Billmon has posted at least some of the prevailing rumors about why six months of George Bush's Air National Guard service still remain unaccounted for, despite the few scraps of paper that White House press secretary Scott McClellan waved at the press gaggle yesterday while claiming they ended all questions. They did not end all questions. Here's Billmon:
"As you might have already guessed, there is a substance abuse subtext to this particular line of inquiry. Pilots usually have a good reason for refusing to take a physical -- and urinanalysis is often one of them. You may remember this 1999 story about claims that Bush did community service for cocaine possession at a Houston nonprofit group in 1972. That story, however, was quickly overwhelmed by this story, about the somewhat lurid past of the author who first floated the Houston allegations.

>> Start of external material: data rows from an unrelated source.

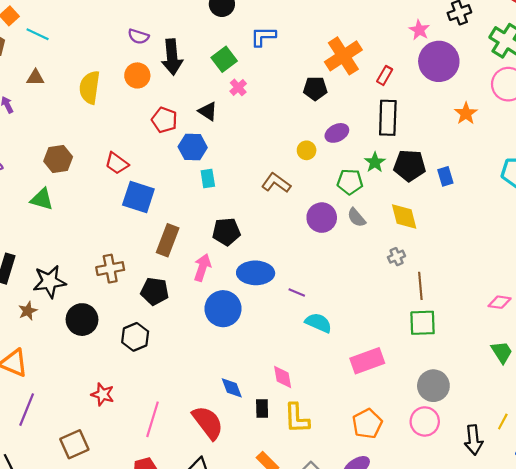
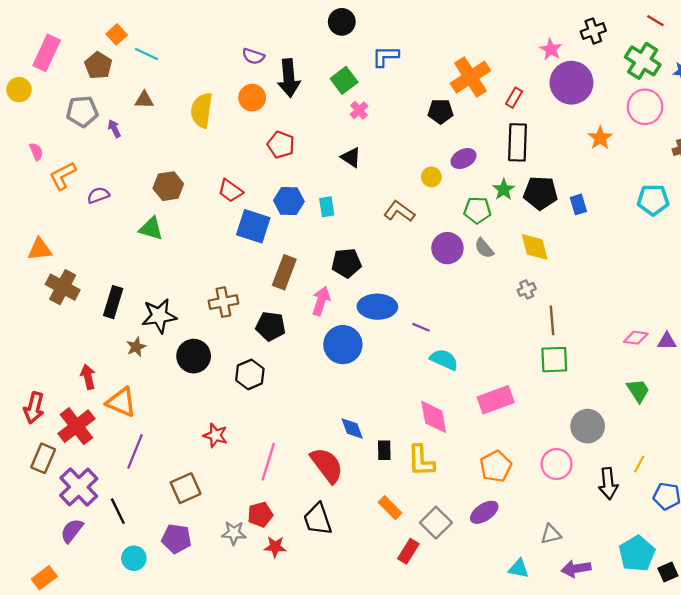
black triangle: (208, 111) -> (351, 157), moved
blue hexagon: (193, 147) -> (289, 201), moved
pink diamond: (283, 377) -> (434, 417), moved, size x1.4
gray circle: (433, 386) -> (588, 426), moved

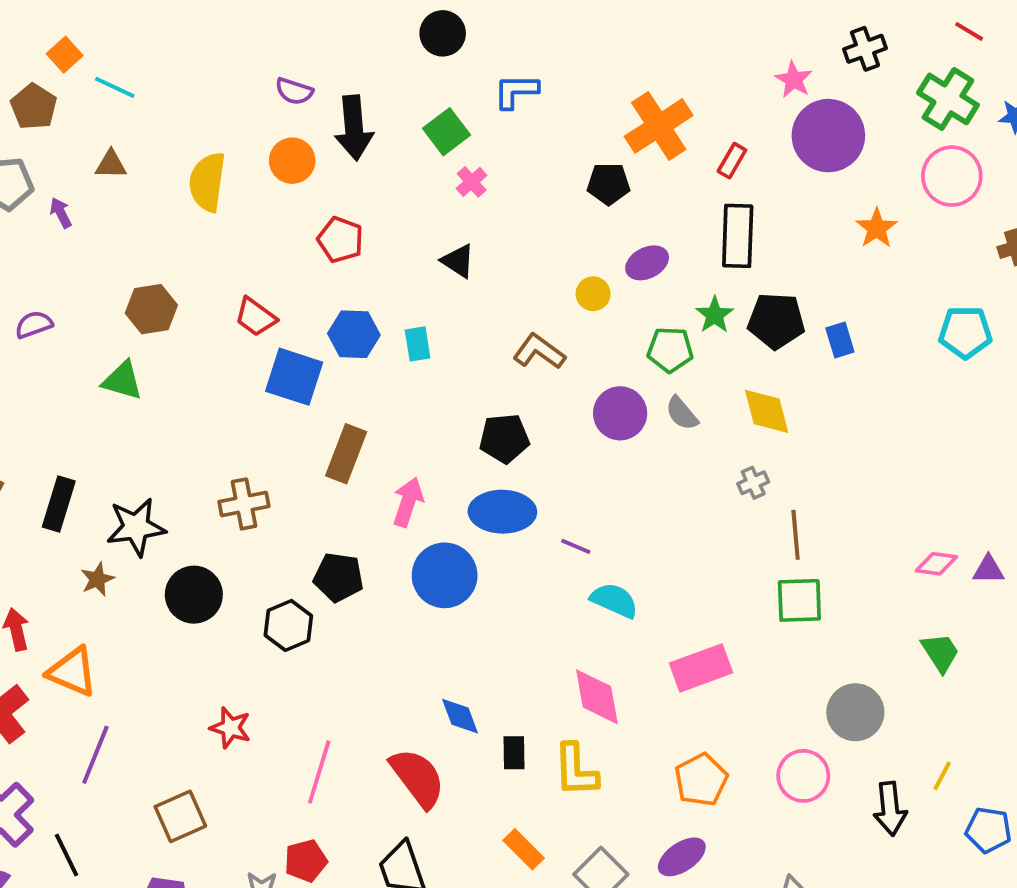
black pentagon: (346, 263) -> (504, 438), moved
black pentagon: (271, 326) -> (338, 577), moved

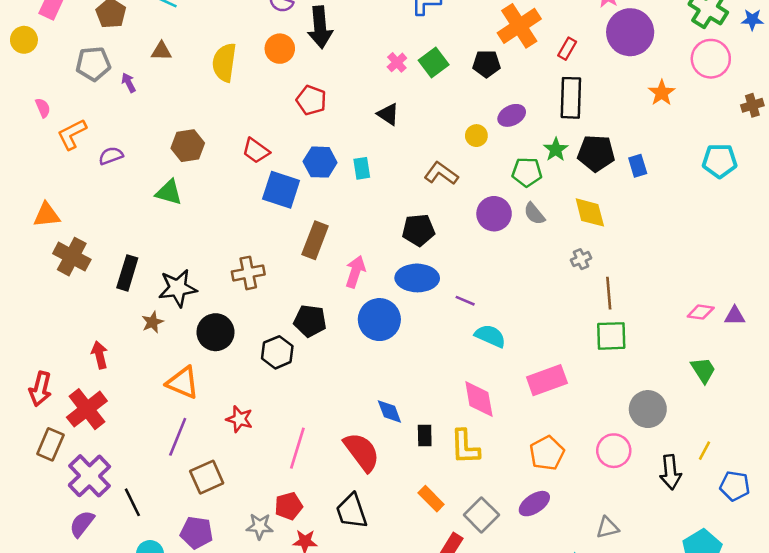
green square: (446, 132) -> (434, 62), moved
orange triangle: (72, 672) -> (183, 383), moved
purple line: (95, 755) -> (178, 437), moved

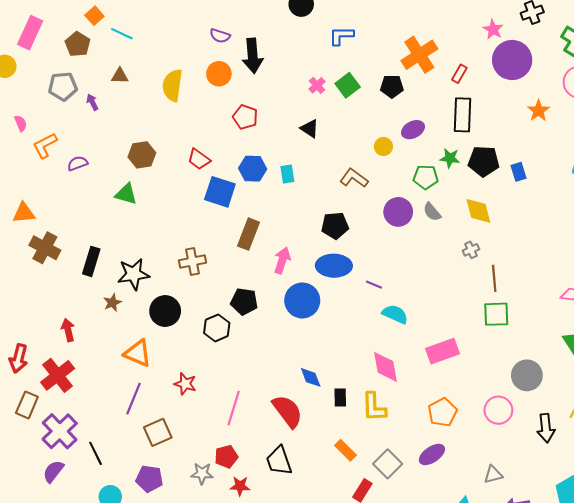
green star: (556, 149) -> (450, 158), turned -30

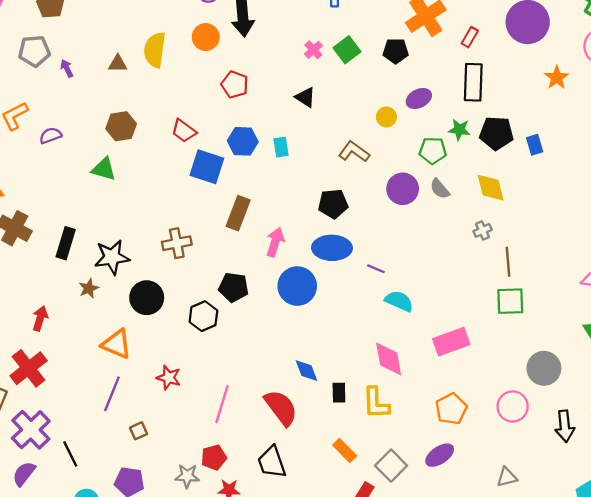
brown triangle: (120, 76) -> (118, 64), moved
red arrow: (68, 330) -> (40, 318), turned 30
brown square: (158, 432) -> (139, 431), size x0.6

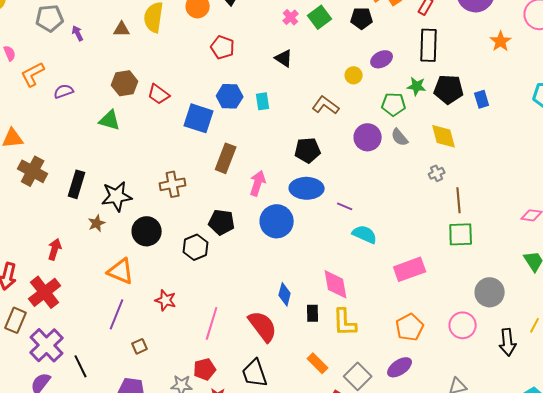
red trapezoid: (184, 131) -> (159, 94), moved
pink diamond: (389, 359) -> (336, 284), moved
blue diamond: (306, 371) -> (285, 294), turned 35

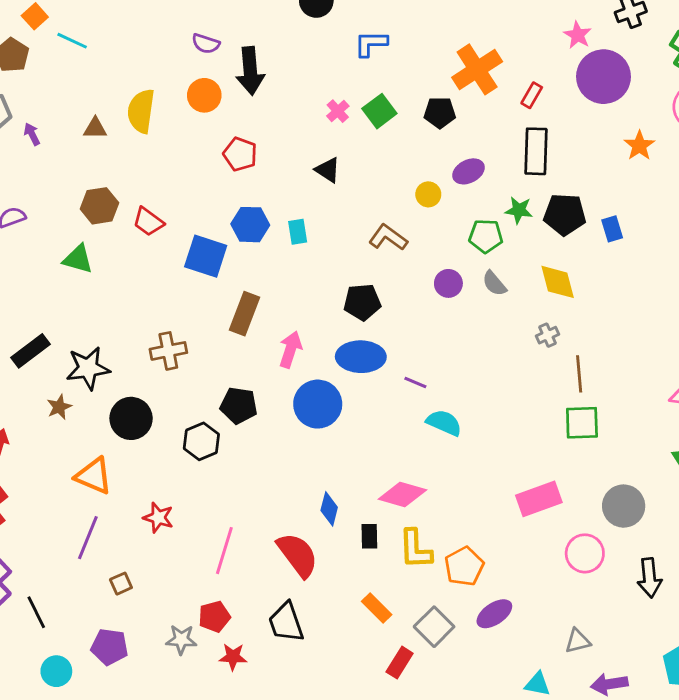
purple circle: (368, 137) -> (448, 283), size x0.7
black rectangle: (77, 184) -> (30, 351), turned 36
pink rectangle: (410, 269) -> (539, 499), moved
pink diamond: (336, 284) -> (402, 495), turned -64
orange pentagon: (410, 327) -> (464, 566), moved

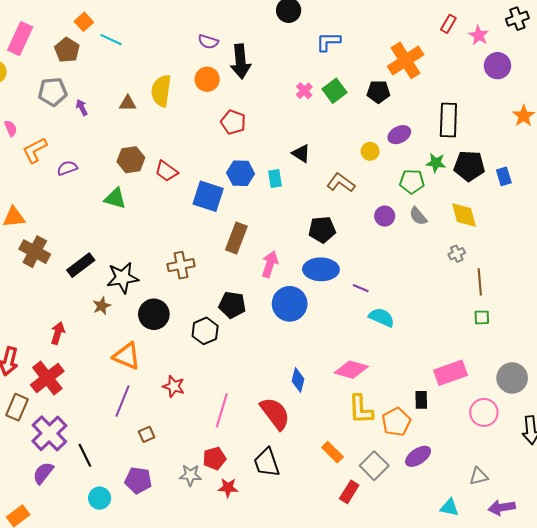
purple circle: (603, 77) -> (497, 66), size x0.7
red rectangle: (532, 95) -> (448, 24), moved
black triangle: (328, 170) -> (301, 153), moved
green square: (582, 423) -> (482, 317), size x0.6
black rectangle: (369, 536) -> (421, 400), moved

"Now I've been told -- by an anonymous source whose accuracy and credibility are absolutely unknown -- that a close tracking of Lt. Shrub's movements in the late summer and early fall of 1972 might lead to some interesting places of a, shall we say, therapeutic nature."
What Billmon is getting at ... is that there's a chance that the Alabama story (that Shrub was working on the Senate campaign of Republican candidate Winton Blount, an old family friend) was nothing more than a cover for his voluntary incarceration in a recovery program for cocaine addiction. All of which makes such perfect sense that ... it can't possibly be true.